In November 2011, Carter, along with Tracy McGrady and Charles Oakley, addressed the Toronto audience in an interview on Off the Record with Michael Landsberg. When asked about being booed in Toronto, Carter said, "They watched myself and Tracy grow up. And when we left they still got to see (us) flourish and become (who we are). For me, I looked at it as, a young child growing up into a grown man and moving on. And I get it. Leaving, hurt a lot of people. It hurt me because I tell you what... I accomplished a lot, I learned a lot, I became the person and player of who I am today because of that experience, through the coaches, players, and everything else. I get it... but regardless I still love the city. I have friends there and my heart is still there because that's where it all started." Later in the interview, when asked about any words to the Toronto fans, Carter said, "I appreciate the fans and whether you cheer for me, boo me, or hate me, I still love you. Toronto's one of the best kept secrets... puts one of the best products on the floor and one of the top places to play in."

On November 6, 2012, in an interview with TSN Radio 1050, Carter reiterated his love for the city and his appreciation for the Toronto Raptors organization. The next day, Sam Mitchell and Rob Babcock revealed on Sportsnet 590, The Fan that the night before Carter was traded to New Jersey, Carter phoned Mitchell to express his desire to stay in Toronto. However, Babcock said it was too late and the trade had already been verbally agreed upon. Looking back on it, Mitchell feels he should have personally contacted the MLSE chairman, Larry Tanenbaum, but was reluctant because he did not want to break the chain of command.

Raptors general manager Masai Ujiri referred to Carter in April 2014 as "one of the symbols of the Toronto Raptors." To this day, Carter remains as one of the Raptors' elite scorers in franchise history having amassed 9,420 points and is Toronto's all-time leader in points per game, box plus/minus and player efficiency rating during his 6 1/2-year run in Toronto.

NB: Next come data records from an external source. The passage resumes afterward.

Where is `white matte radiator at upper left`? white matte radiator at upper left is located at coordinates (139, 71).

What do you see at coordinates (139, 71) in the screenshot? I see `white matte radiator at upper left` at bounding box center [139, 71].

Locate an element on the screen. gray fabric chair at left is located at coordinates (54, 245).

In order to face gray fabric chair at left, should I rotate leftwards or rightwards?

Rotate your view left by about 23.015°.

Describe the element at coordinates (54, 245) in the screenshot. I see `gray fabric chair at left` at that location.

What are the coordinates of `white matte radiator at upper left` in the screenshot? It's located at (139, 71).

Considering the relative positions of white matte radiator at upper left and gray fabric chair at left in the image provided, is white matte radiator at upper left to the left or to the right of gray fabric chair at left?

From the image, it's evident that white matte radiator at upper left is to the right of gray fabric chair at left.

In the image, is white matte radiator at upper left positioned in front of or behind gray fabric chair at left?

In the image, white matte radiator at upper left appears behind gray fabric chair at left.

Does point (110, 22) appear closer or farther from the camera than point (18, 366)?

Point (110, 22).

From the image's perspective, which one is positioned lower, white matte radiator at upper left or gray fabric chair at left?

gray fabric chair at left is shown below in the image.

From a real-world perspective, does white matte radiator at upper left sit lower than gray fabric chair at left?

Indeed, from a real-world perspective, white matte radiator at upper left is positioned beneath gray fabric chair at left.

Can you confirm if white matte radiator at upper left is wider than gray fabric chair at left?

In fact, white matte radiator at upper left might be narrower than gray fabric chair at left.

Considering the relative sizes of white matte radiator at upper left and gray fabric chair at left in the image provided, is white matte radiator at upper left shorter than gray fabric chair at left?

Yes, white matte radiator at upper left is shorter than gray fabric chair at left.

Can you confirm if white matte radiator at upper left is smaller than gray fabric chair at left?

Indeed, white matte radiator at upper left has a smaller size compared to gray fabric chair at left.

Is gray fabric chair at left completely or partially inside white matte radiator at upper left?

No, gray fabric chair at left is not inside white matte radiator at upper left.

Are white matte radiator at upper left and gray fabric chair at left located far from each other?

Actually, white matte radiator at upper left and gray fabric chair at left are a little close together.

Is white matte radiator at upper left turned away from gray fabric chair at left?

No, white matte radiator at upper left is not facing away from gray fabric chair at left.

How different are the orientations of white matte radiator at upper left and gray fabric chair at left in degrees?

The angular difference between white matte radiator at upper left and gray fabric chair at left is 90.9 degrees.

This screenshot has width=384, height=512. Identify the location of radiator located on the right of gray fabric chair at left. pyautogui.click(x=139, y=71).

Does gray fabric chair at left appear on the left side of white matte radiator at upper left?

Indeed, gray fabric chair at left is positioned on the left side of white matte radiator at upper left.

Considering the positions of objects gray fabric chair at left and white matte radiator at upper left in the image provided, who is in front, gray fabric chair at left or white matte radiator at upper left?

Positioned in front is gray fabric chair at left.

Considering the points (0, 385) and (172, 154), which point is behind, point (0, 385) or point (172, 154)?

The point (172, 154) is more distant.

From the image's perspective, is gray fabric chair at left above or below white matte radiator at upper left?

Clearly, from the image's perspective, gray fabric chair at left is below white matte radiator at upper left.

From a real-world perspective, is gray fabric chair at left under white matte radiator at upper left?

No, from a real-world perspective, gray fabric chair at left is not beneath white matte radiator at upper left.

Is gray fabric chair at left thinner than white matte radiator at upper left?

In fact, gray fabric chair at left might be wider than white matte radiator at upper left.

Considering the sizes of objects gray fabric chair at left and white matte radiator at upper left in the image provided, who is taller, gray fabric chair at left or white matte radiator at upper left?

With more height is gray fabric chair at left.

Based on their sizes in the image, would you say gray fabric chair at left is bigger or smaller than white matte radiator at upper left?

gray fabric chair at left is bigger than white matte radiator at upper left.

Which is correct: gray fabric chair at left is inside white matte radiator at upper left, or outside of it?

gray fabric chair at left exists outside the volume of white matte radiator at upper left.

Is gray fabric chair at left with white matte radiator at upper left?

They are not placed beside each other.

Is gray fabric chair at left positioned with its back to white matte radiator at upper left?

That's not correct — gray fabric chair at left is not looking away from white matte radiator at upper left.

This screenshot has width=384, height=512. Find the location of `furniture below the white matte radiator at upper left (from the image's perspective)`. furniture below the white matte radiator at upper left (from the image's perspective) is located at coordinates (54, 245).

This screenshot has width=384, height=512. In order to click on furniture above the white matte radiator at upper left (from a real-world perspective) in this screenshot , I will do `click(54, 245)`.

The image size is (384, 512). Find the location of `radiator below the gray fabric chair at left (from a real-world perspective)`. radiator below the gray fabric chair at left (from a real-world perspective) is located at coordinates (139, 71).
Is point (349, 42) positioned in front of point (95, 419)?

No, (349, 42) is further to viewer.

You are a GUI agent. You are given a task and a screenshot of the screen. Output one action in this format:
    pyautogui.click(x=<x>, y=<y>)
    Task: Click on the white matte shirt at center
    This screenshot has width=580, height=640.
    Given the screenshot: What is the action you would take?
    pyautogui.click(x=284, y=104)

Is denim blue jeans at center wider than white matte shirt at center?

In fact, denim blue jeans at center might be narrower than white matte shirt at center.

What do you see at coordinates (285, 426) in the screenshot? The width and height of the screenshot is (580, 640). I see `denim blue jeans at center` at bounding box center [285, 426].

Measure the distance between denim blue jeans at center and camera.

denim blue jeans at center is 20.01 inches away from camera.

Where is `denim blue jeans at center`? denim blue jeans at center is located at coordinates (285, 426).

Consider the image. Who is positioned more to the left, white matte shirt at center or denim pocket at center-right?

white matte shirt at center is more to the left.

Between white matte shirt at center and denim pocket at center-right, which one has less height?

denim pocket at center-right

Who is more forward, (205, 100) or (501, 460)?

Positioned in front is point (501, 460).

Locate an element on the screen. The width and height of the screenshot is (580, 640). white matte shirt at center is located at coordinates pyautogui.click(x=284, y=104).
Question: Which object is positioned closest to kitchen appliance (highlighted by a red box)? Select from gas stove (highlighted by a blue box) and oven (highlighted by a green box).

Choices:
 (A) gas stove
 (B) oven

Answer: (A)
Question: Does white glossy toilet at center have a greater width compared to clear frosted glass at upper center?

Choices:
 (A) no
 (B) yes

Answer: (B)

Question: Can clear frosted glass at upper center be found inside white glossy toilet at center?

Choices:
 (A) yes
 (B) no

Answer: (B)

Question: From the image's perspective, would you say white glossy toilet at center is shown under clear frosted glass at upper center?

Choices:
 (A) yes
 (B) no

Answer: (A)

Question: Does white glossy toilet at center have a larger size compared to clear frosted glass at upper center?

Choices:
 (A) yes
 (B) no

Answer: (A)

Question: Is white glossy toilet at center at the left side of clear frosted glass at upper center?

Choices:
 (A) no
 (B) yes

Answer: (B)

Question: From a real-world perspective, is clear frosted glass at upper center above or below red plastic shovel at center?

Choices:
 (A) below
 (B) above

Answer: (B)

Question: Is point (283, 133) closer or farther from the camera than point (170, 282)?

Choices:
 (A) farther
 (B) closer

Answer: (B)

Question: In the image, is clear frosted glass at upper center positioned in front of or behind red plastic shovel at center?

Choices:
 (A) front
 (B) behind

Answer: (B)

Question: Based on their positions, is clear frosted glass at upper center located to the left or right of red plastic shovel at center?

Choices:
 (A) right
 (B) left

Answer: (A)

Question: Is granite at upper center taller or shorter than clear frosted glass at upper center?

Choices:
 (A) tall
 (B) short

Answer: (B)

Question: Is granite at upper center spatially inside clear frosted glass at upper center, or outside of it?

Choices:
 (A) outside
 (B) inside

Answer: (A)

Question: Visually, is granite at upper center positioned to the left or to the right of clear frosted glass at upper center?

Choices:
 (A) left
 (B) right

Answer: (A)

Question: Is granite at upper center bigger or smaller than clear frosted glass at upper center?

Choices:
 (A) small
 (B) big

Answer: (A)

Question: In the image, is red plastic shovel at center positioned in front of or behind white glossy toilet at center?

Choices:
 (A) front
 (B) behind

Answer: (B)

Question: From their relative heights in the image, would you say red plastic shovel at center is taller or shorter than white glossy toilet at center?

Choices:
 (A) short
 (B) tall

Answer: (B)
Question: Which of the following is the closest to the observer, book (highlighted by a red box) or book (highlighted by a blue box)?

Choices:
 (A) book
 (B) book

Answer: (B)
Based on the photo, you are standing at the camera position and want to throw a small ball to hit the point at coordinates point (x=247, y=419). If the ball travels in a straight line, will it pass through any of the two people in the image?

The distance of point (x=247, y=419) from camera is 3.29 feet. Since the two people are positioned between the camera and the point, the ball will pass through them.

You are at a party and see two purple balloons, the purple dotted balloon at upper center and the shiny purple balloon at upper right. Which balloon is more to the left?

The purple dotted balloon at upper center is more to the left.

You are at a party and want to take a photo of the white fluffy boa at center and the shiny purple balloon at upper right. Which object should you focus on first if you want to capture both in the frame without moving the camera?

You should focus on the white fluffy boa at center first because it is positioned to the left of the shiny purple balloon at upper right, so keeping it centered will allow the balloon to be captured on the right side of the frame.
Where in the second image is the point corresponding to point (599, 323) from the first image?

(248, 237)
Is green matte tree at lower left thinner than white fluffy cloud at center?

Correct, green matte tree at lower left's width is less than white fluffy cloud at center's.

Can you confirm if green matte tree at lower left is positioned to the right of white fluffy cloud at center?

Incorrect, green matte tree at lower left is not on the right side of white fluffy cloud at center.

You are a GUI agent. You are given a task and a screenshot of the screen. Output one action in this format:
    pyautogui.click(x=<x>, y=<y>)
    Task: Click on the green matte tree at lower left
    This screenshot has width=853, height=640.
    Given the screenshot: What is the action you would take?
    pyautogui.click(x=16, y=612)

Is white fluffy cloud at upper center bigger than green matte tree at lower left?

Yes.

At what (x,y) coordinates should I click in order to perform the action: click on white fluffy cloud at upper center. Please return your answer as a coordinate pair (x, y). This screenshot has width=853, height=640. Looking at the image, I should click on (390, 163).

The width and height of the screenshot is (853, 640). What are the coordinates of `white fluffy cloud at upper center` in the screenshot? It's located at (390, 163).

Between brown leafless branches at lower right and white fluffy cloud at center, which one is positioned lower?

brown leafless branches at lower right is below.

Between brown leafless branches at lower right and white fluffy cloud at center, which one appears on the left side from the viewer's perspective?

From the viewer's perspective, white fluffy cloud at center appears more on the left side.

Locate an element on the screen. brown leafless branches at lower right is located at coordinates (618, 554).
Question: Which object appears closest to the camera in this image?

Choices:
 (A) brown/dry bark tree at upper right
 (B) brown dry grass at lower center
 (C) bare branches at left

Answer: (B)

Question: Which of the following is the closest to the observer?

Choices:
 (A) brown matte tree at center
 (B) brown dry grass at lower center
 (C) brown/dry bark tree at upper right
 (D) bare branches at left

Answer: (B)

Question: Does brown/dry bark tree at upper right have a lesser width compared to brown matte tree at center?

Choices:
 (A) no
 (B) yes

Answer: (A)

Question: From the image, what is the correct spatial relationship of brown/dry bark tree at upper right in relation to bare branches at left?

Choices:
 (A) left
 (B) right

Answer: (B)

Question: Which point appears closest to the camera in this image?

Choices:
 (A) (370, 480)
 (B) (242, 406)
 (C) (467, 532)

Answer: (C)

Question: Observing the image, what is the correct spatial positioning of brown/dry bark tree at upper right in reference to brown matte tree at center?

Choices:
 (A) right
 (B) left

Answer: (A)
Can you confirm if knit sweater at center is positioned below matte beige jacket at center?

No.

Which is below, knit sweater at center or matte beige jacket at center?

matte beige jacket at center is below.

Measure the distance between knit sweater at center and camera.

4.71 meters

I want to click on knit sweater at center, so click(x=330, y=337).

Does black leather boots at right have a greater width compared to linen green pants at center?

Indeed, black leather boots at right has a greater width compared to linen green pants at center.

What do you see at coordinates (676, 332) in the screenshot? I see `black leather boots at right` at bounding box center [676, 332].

On November 19, 2014, nearly a decade after the trade, as a part of the Raptors' 20th anniversary celebration, the team paid tribute to Carter with a video montage during the first quarter of the Raptors–Grizzlies game. Leading up to the game, questions were raised about how Raptors fans would receive the planned video tribute. As the sellout crowd watched the video tribute featuring highlights of Carter's high-flying Raptors days, what began as the usual booing turned into an overwhelmingly positive standing ovation. An emotional Carter used his warm-up shirt to wipe tears running down his face as he pointed to his heart and waved to the fans in appreciation. He later stated, "It was a great feeling, I couldn't write it any better."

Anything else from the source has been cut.